Она налила себе рюмку и опорожнила ее одним духом, причем торопливо и нервно. Так не пьют люди, которые разбираются в вине; так пьют любители, подумал я, но не обратил на это особого внимания. Я все еще ломал себе голову над неожиданными открытиями в моем характере. Уже после того, как она выпила вторую рюмку, я снова спросил:
– Как же я могу не интересоваться людьми? Мне это кажется просто невероятным.
– Наверное, я неточно выразилась, – в ее голосе было колебание. – Ты руководишь целым учреждением. Ты способен быстро и точно оценить, кто чего стоит, это для тебя не проблема. Но тебя интересуют только деловые и творческие качества людей, а не человек вообще. Вообще ты интересуешься только собой.
– Но ведь так поступают только эгоисты? – я начинал раздражаться.

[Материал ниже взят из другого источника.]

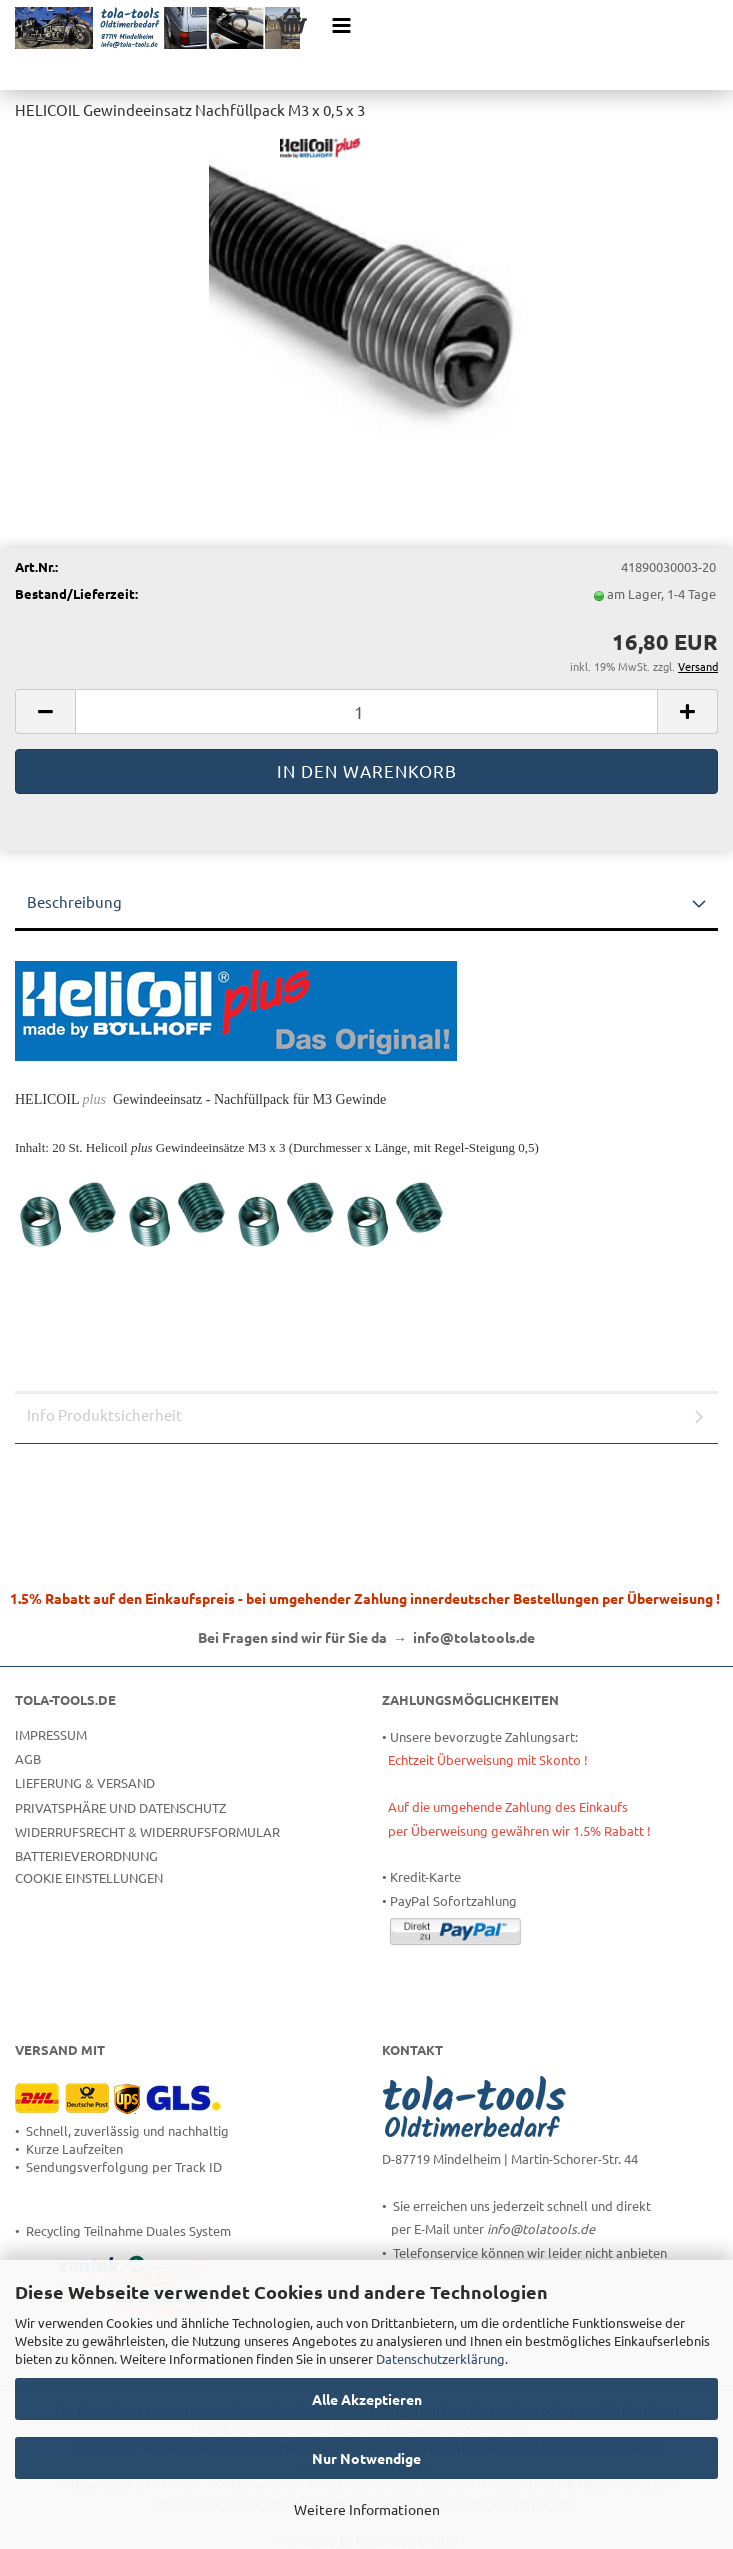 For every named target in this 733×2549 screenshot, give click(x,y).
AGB (28, 1758)
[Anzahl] (366, 711)
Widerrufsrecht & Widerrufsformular (147, 1831)
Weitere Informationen (367, 2509)
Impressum (51, 1734)
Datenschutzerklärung (440, 2358)
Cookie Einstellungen (89, 1877)
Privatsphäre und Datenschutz (120, 1807)
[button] (45, 711)
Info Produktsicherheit (104, 1414)
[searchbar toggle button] (242, 25)
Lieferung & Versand (85, 1782)
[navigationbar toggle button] (342, 25)
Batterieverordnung (86, 1855)
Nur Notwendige (366, 2458)
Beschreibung (74, 901)
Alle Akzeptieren (367, 2399) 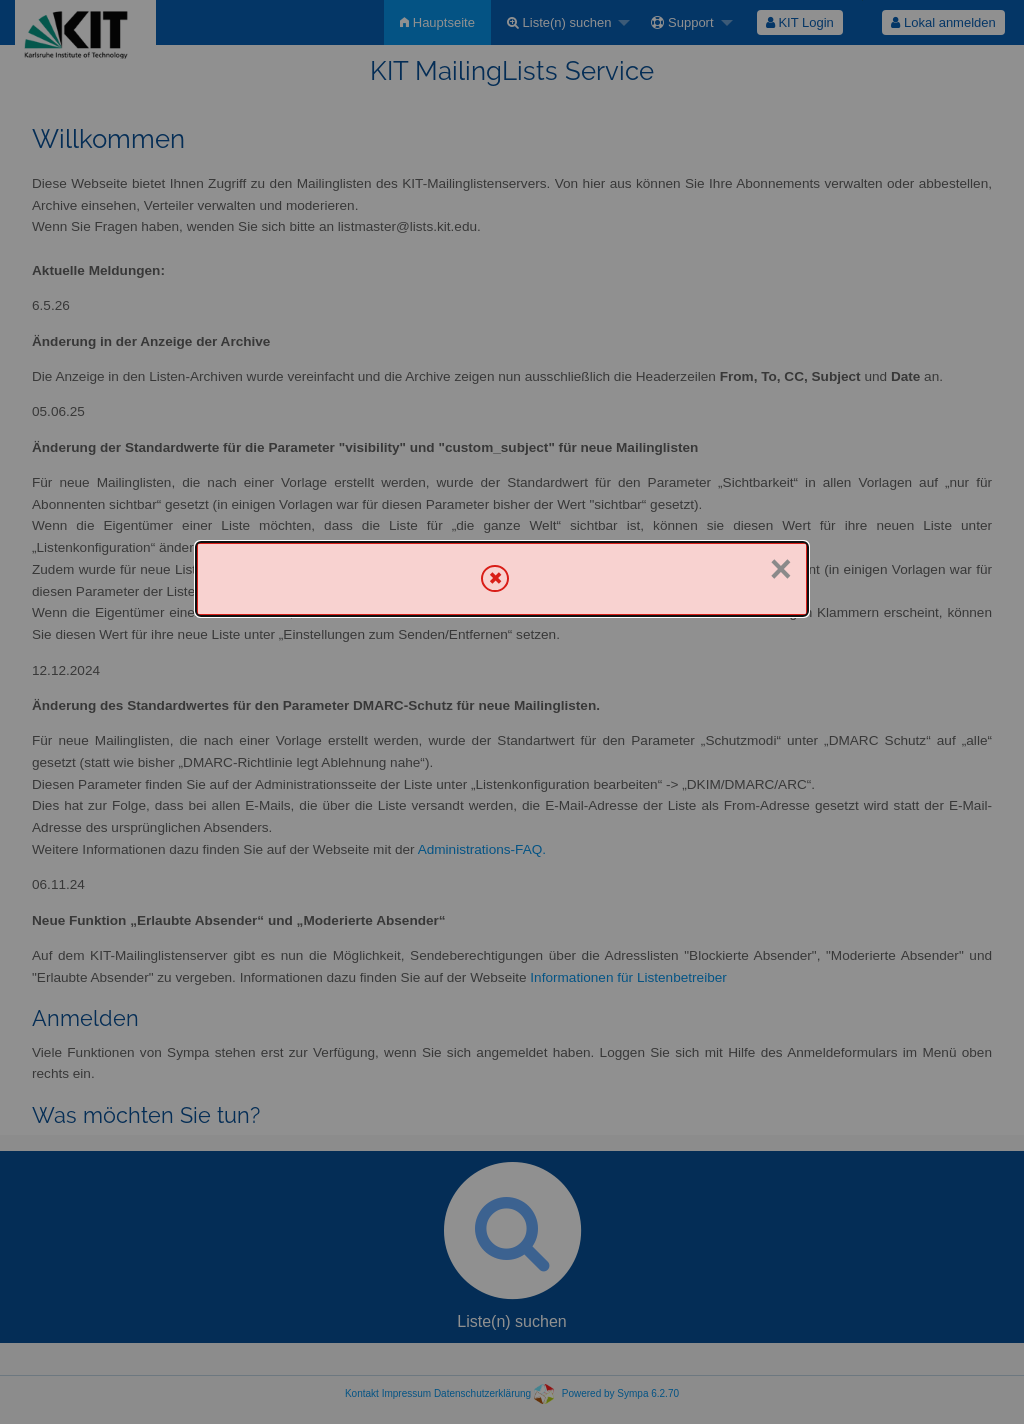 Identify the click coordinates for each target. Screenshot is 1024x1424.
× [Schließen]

– Нет, почему же? Эгоизм здесь ни при чем. Ведь ты даже не честолюбив, не говоря уже о самоуверенности или самомнении.
С каждой рюмкой Лидия становилась все увереннее в себе, все живее. Последние искорки страха исчезли в ее глазах. В эту минуту она просто внушала мне уважение, хотя я и не понимал, чем именно.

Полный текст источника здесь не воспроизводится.